Private Placement Compliance: Regional Director Sets Aside Penalty for Separate Bank Account Issue

Background of the Dispute

This matter concerns an appeal filed before the Regional Director, Hyderabad under Section 454 of the Companies Act, 2013, challenging a penalty imposed by the Registrar of Companies, Hyderabad under Section 42(10) relating to private placement provisions.

The core allegation was that the company had allegedly failed to comply with the requirement of maintaining share application money in a separate bank account during a private placement of shares.

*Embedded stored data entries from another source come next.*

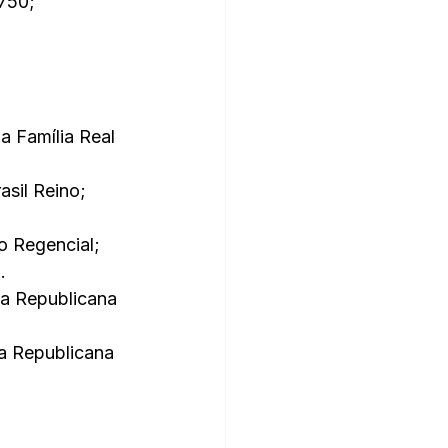
750; 
a Família Real 
asil Reino; 
o Regencial; 
.
ia Republicana 
a Republicana 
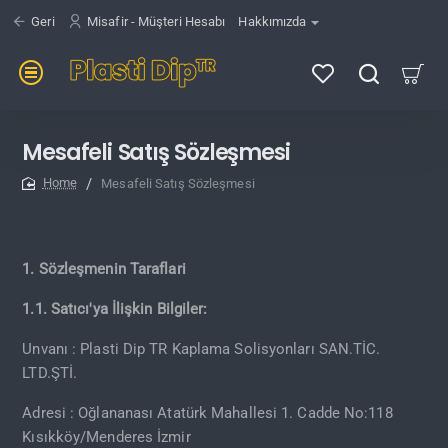
Geri
Misafir - Müşteri Hesabı
Hakkımızda
Mesafeli Satış Sözleşmesi
Mesafeli Satış Sözleşmesi
home
1. Sözleşmenin Taraflari
1.1. Satıcı'ya İlişkin Bilgiler:
Unvanı : Plasti Dip TR Kaplama Solisyonları SAN.TİC.
LTD.ŞTİ.
Adresi : Oğlananası Atatürk Mahallesi 1. Cadde No:118
Kısıkköy/Menderes İzmir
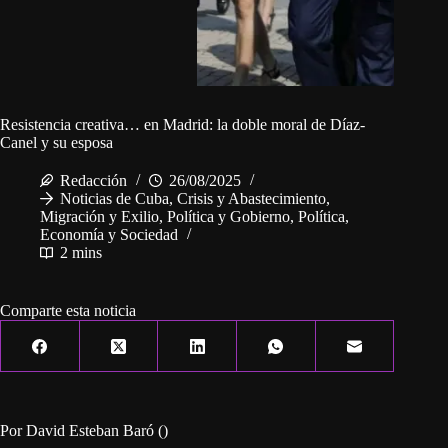
Resistencia creativa… en Madrid: la doble moral de Díaz-
Canel y su esposa
Redacción
26/08/2025
Noticias de Cuba
,
Crisis y Abastecimiento
,
Migración y Exilio
,
Política y Gobierno
,
Política,
Economía y Sociedad
2 mins
Comparte esta noticia
Por David Esteban Baró ()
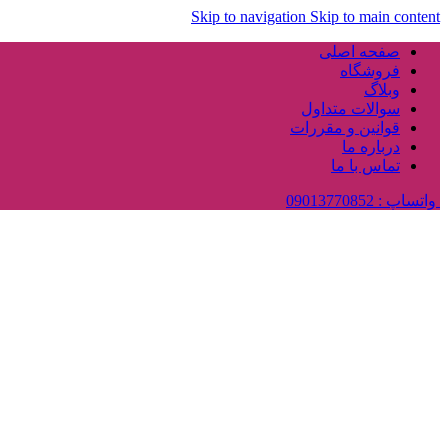
Skip to navigation
Skip to main content
صفحه اصلی
فروشگاه
وبلاگ
سوالات متداول
قوانین و مقررات
درباره ما
تماس با ما
واتساپ : 09013770852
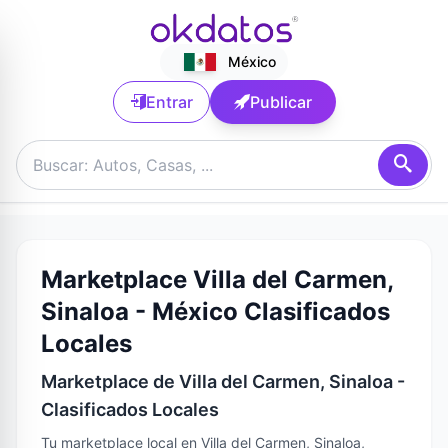
México
Entrar
Publicar
Marketplace Villa del Carmen,
Sinaloa - México Clasificados
Locales
Marketplace de Villa del Carmen, Sinaloa -
Clasificados Locales
Tu marketplace local en Villa del Carmen, Sinaloa,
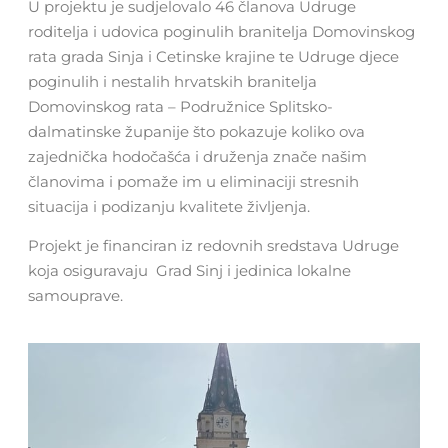
U projektu je sudjelovalo 46 članova Udruge
roditelja i udovica poginulih branitelja Domovinskog
rata grada Sinja i Cetinske krajine te Udruge djece
poginulih i nestalih hrvatskih branitelja
Domovinskog rata – Podružnice Splitsko-
dalmatinske županije što pokazuje koliko ova
zajednička hodočašća i druženja znače našim
članovima i pomaže im u eliminaciji stresnih
situacija i podizanju kvalitete življenja.
Projekt je financiran iz redovnih sredstava Udruge
koja osiguravaju Grad Sinj i jedinica lokalne
samouprave.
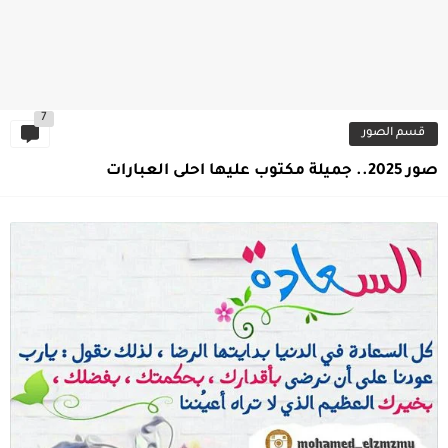
7
قسم الصور
صور 2025.. جميلة مكتوب عليها احلى العبارات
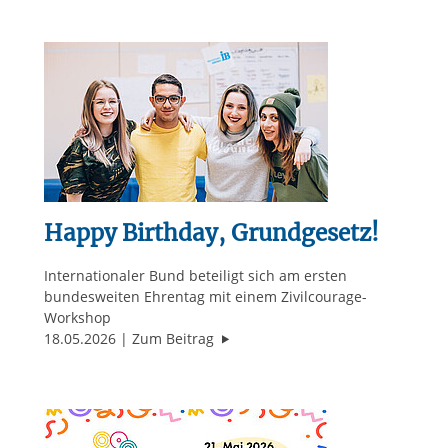
Happy Birthday, Grundgesetz!
Internationaler Bund beteiligt sich am ersten
bundesweiten Ehrentag mit einem Zivilcourage-
Workshop
"Happy Birthday, Grundgesetz!"
18.05.2026
Zum Beitrag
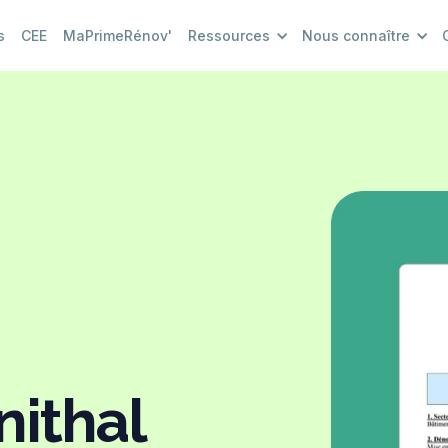
s
CEE
MaPrimeRénov'
Ressources
Nous connaître
nithal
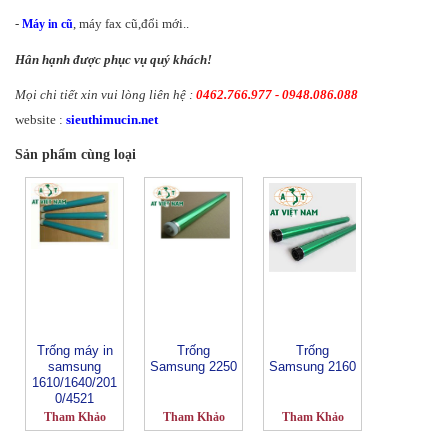
-
, máy fax cũ,đổi mới..
Máy in cũ
Hân hạnh được phục vụ quý khách!
Mọi chi tiết xin vui lòng liên hệ :
0462.766.977 - 0948.086.088
website :
sieuthimucin.net
Sản phẩm cùng loại
Trống máy in
Trống
Trống
samsung
Samsung 2250
Samsung 2160
1610/1640/201
0/4521
Tham Khảo
Tham Khảo
Tham Khảo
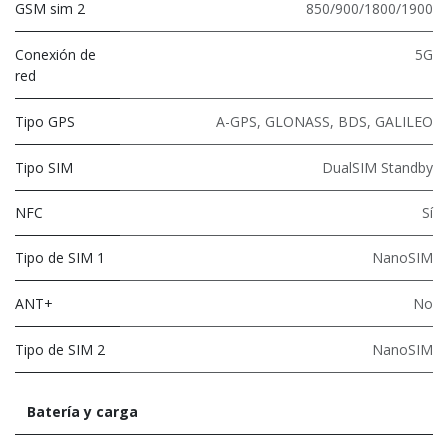
GSM sim 2
850/900/1800/1900
Conexión de
5G
red
Tipo GPS
A-GPS, GLONASS, BDS, GALILEO
Tipo SIM
DualSIM Standby
NFC
Sí
Tipo de SIM 1
NanoSIM
ANT+
No
Tipo de SIM 2
NanoSIM
Batería y carga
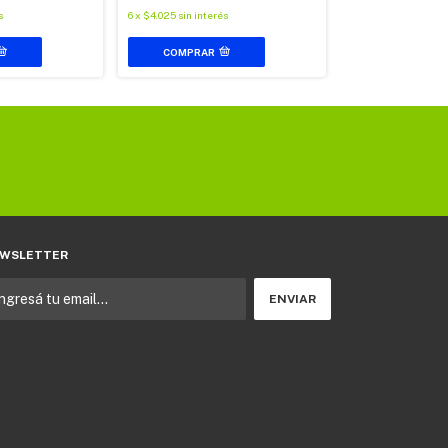
s
6
x
$4.025
sin interés
COMPRAR
WSLETTER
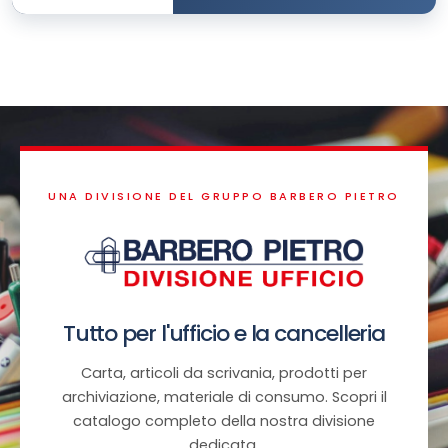
UNA DIVISIONE DEL GRUPPO BARBERO PIETRO
Tutto per l'ufficio e la cancelleria
Carta, articoli da scrivania, prodotti per
archiviazione, materiale di consumo. Scopri il
catalogo completo della nostra divisione
dedicata.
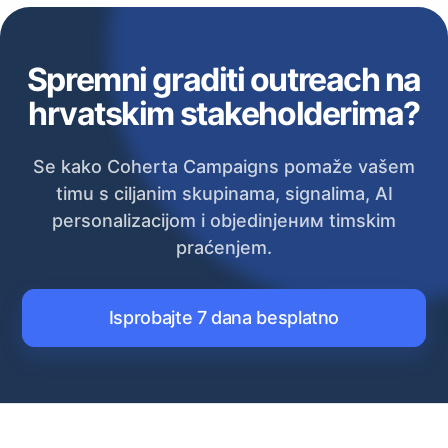
Spremni graditi outreach na
hrvatskim stakeholderima?
Se kako Coherta Campaigns pomaže vašem
timu s ciljanim skupinama, signalima, AI
personalizacijom i objedinjеним timskim
praćenjem.
Isprobajte 7 dana besplatno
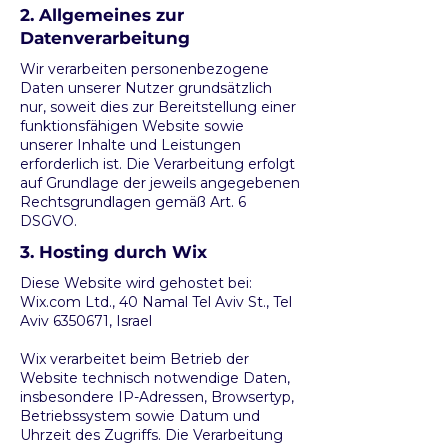
2. Allgemeines zur
Datenverarbeitung
Wir verarbeiten personenbezogene
Daten unserer Nutzer grundsätzlich
nur, soweit dies zur Bereitstellung einer
funktionsfähigen Website sowie
unserer Inhalte und Leistungen
erforderlich ist. Die Verarbeitung erfolgt
auf Grundlage der jeweils angegebenen
Rechtsgrundlagen gemäß Art. 6
DSGVO.
3. Hosting durch Wix
Diese Website wird gehostet bei:
Wix.com Ltd., 40 Namal Tel Aviv St., Tel
Aviv
6350671
, Israel
Wix verarbeitet beim Betrieb der
Website technisch notwendige Daten,
insbesondere IP-Adressen, Browsertyp,
Betriebssystem sowie Datum und
Uhrzeit des Zugriffs. Die Verarbeitung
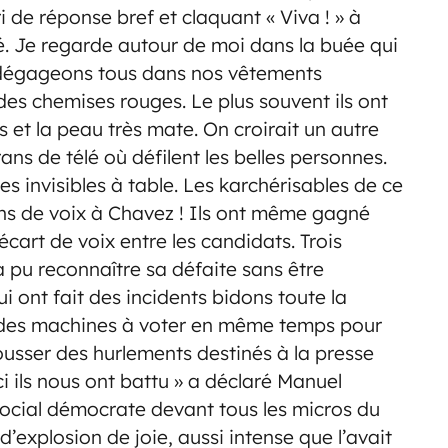
i de réponse bref et claquant « Viva ! » à
. Je regarde autour de moi dans la buée qui
 dégageons tous dans nos vêtements
es chemises rouges. Le plus souvent ils ont
et la peau très mate. On croirait un autre
ans de télé où défilent les belles personnes.
des invisibles à table. Les karchérisables de ce
ions de voix à Chavez ! Ils ont même gagné
écart de voix entre les candidats. Trois
 a pu reconnaître sa défaite sans être
ui ont fait des incidents bidons toute la
s des machines à voter en même temps pour
ousser des hurlements destinés à la presse
i ils nous ont battu » a déclaré Manuel
 social démocrate devant tous les micros du
explosion de joie, aussi intense que l’avait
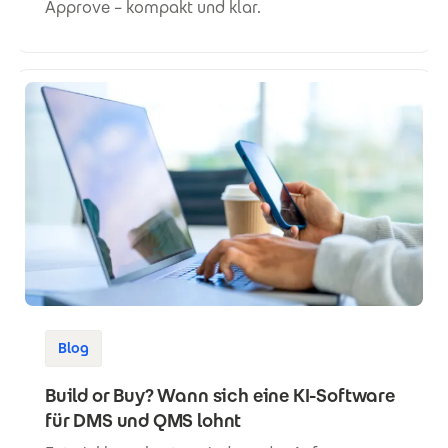
Approve – kompakt und klar.
Blog
Build or Buy? Wann sich eine KI-Software
für DMS und QMS lohnt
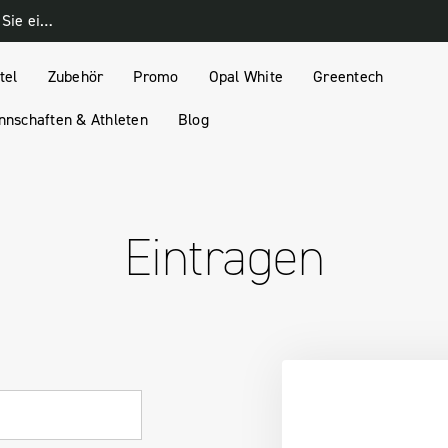
Melden Sie sich für unseren Newsletter an und erhalten Sie einen 10% Rabatt-Gutschein
tel
Zubehör
Promo
Opal White
Greentech
nschaften & Athleten
Blog
Eintragen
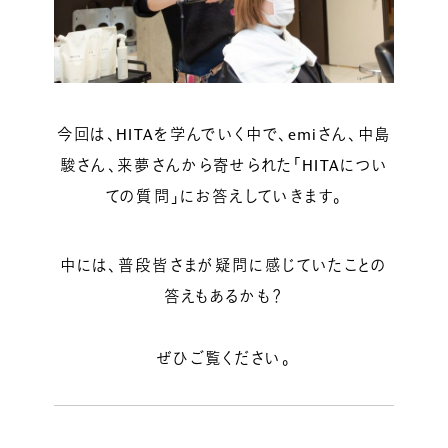
ルベルの研究開発
SALON LIST
研究情報
ヘアコラム
for SALON
今回は、HITAを学んでいく中で、emiさん、中島
駿さん、来夢さんから寄せられた「HITAについ
ての質問」にお答えしていきます。
中には、普段皆さまが疑問に感じていたことの
答えもあるかも？
ぜひご覧ください。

The adjudicating authority (AO) had levied penalty on the company and its officers in default.

On appeal, the Regional Director examined whether there was any real breach of Section 42(6) and Section 42(10) in relation to the handling of funds received through private placement, and whether mere filing of Form GNL-2 could be treated as admission of default.

Parties to the Appeal

The appeal was filed in e-Form ADJ with SRN AC3143407 dated 23-04-2026. The matter was registered as Appeal Order ID: PO/ADJ/05-2026/HYD/000228 and decided on 04-05-2026 by the Office of the Regional Director, Hyderabad.

The appellants were:

  1. DIGILOGIC SYSTEMS LIMITED
  2. MADHUSUDHAN VARMA JETTY
  3. RADHIKA VARMA JETTY
  4. JETTY SHASHANK VARMA

The respondent was:

  • Registrar of Companies, Hyderabad

The appeal was preferred under Section 454 read with Rules 4 and 5 of the Companies (Adjudication of Penalties) Rules, 2014 challenging the adjudication order dated 22-04-2026 passed under Section 42(10) of the Companies Act, 2013.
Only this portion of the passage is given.